Ma anche fuori dal mondo dei tecnici, un profilo di tipo “ma anche quello” non funziona benissimo.

In generale, come ho sempre detto, chi si presenta ad un colloquio di lavoro deve rispondere a tre domande fondamentali:

  • Cosa sai fare ad oggi?
  • Perche’ pensi di farlo bene con noi?
  • Pensi che potrai farlo anche meglio di oggi (con noi)?
Se mi date un profilo nel quale e’ chiaro cosa sapete fare oggi, ma: che cosa intendete fare? Un’azienda non vi sta solo offrendo un lavoro, ma una carriera. Se l’azienda vi dice che ha il lavoro A e la carriera B, non potete dire “si, ma volendo anche C”. Se non avete un obiettivo voi, non e’ possibile stabilire se esso sia anche quello dell’azienda. E non ha senso assumere qualcuno che poi iniziera’ a mugugnare perche’ non ha quello che voleva OGGI.
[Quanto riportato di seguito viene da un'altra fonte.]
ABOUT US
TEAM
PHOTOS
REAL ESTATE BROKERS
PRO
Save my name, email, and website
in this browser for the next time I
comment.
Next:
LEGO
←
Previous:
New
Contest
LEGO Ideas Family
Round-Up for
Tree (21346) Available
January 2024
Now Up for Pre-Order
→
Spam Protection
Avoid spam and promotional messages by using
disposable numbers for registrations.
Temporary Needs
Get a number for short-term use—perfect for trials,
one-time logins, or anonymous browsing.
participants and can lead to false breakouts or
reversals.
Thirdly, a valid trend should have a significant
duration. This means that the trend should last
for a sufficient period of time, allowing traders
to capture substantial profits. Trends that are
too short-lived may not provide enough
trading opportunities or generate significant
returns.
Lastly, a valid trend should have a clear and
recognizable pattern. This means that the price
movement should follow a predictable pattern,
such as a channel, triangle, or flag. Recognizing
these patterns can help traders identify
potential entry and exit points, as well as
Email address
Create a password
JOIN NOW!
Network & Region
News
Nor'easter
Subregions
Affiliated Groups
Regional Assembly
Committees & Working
Non sapete quanto sia ridicolo e snervante trovarsi con persone che si sono fatte anni di scuola scientifica o tecnica, hanno fatto ingegneria o fisica o matematica, e poi improvvisamente (e peggio, quando falliscono come tecnici) “scoprono di sentirsi portati per cose gestionali”. Ma uno che ha passato dieci anni a studiare cose tecniche e tre a lavorare su cose tecniche , e poi cambia idea, non e’ proprio il miglior esempio di pianificazione del mondo. Se ci metti tredici anni a capire che non sei portato per cose tecniche , e’ difficile credere che tu sia uno bravo a pianificare, isnt’t it?
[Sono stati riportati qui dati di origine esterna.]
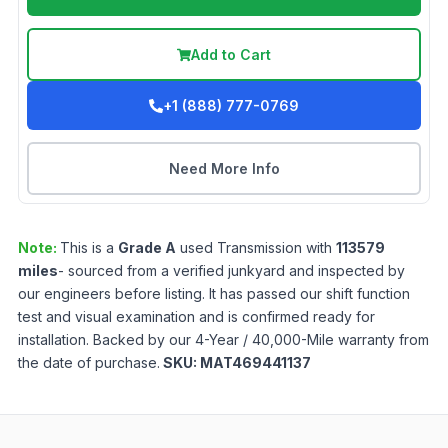
Add to Cart
+1 (888) 777-0769
Need More Info
Note:
This is a
Grade
A
used
Transmission
with
113579
miles
- sourced from a verified junkyard and inspected by
our engineers before listing. It has passed our shift function
test and visual examination and is confirmed ready for
installation. Backed by our 4-Year / 40,000-Mile warranty from
the date of purchase.
SKU:
MAT469441137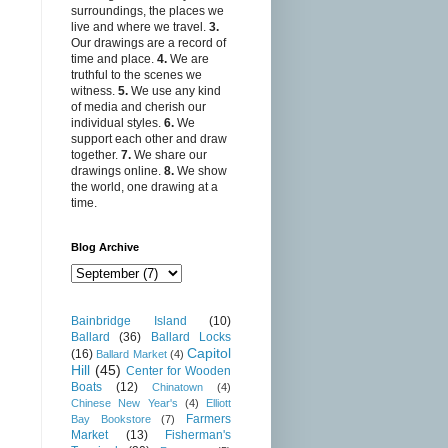
surroundings, the places we
live and where we travel.
3.
Our drawings are a record of
time and place.
4.
We are
truthful to the scenes we
witness.
5.
We use any kind
of media and cherish our
individual styles.
6.
We
support each other and draw
together.
7.
We share our
drawings online.
8.
We show
the world, one drawing at a
time.
Blog Archive
Bainbridge Island
(10)
Ballard
(36)
Ballard Locks
Capitol
(16)
Ballard Market
(4)
Hill
(45)
Center for Wooden
Boats
(12)
Chinatown
(4)
Chinese New Year's
(4)
Elliott
Farmers
Bay Bookstore
(7)
Market
(13)
Fisherman's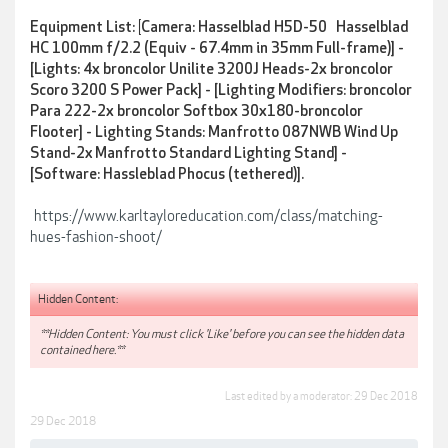
Equipment List:
[
Camera: Hasselblad H5D-50 Hasselblad
HC 100mm f/2.2 (Equiv - 67.4mm in 35mm Full-frame)] -
[
Lights: 4x broncolor Unilite 3200J Heads-2x broncolor
Scoro 3200 S Power Pack] - [
Lighting Modifiers: broncolor
Para 222-2x broncolor Softbox 30x180-broncolor
Flooter] -
Lighting Stands: Manfrotto 087NWB Wind Up
Stand-2x Manfrotto Standard Lighting Stand] -
[Software: Hassleblad Phocus (tethered)].
https://www.karltayloreducation.com/class/matching-
hues-fashion-shoot/
Hidden Content:
**Hidden Content: You must click 'Like' before you can see the hidden data
contained here.**
Last edited by a moderator:
29 Dec 2018
29 Dec 2018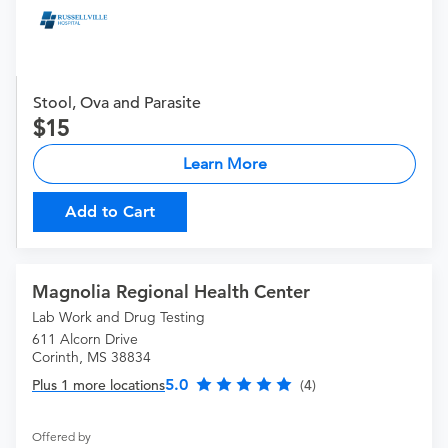
Stool, Ova and Parasite
15
Learn More
Add to Cart
Magnolia Regional Health Center
Lab Work and Drug Testing
611 Alcorn Drive
Corinth, MS 38834
5.0
Plus 1 more locations
(4)
Offered by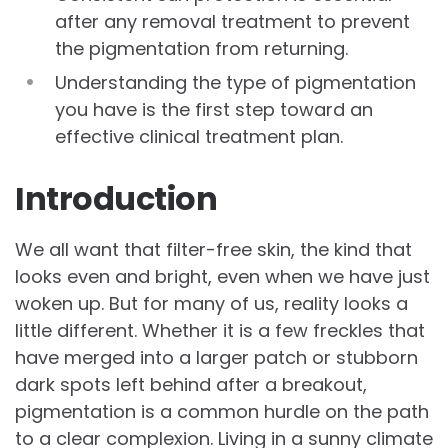
after any removal treatment to prevent
the pigmentation from returning.
Understanding the type of pigmentation
you have is the first step toward an
effective clinical treatment plan.
Introduction
We all want that filter-free skin, the kind that
looks even and bright, even when we have just
woken up. But for many of us, reality looks a
little different. Whether it is a few freckles that
have merged into a larger patch or stubborn
dark spots left behind after a breakout,
pigmentation is a common hurdle on the path
to a clear complexion. Living in a sunny climate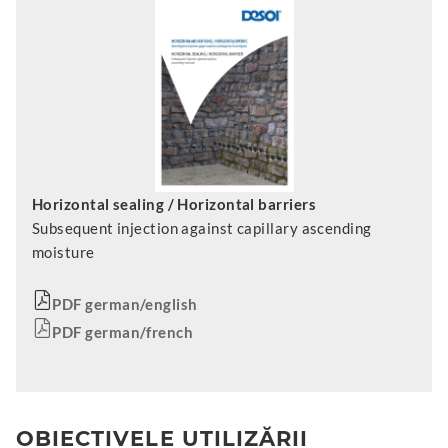
Horizontal sealing / Horizontal barriers
Subsequent injection against capillary ascending
moisture
PDF german/english
PDF german/french
OBIECTIVELE UTILIZĂRII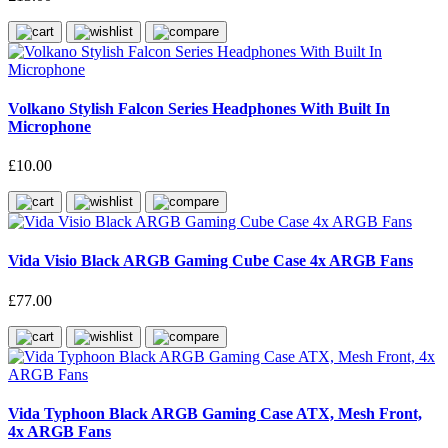
Volkano Stylish Falcon Series Headphones With Built In
Microphone
£10.00
Vida Visio Black ARGB Gaming Cube Case 4x ARGB Fans
£77.00
Vida Typhoon Black ARGB Gaming Case ATX, Mesh Front,
4x ARGB Fans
In questo caso, il mindset che viene perso e’ quello relativo al tipo di carriera. Se non escludete nessuna carriera, chi vi ha di fronte non capisce se volete fare la carriera che l’azienda vi offre. Ma se avete un mindset gia’ formato perche’ siete tecnici, c’e’ una sola carriera che vi soddisfa, ed e’ quella che coincide col vostro mindset. Il fatto che siate disposti a gettare alle ortiche il vostro mindset, significa che siete disponibili a cambiare carriera da un momento all’altro. Ma se io assumo un tecnico perche’ tra tot anni diriga una squadra, non voglio sentirmi dire tra cinque anni che vuole fare una carriera diversa. 
In ogni caso, quindi, occorre delimitare chiaramente quel che si vuole. A costo di “chiudersi delle porte”, ma non ha senso dire che potreste fare tutto. Dal punto di vista del mondo tecnico, non si capisce quale mindset abbiate in senso puramente applicativo, mentre nel senso delle HR non si capisce che diavolo vogliate fare da grandi: se anche sarete nel posto giusto il primo o il secondo anno, poi diventerete un problema.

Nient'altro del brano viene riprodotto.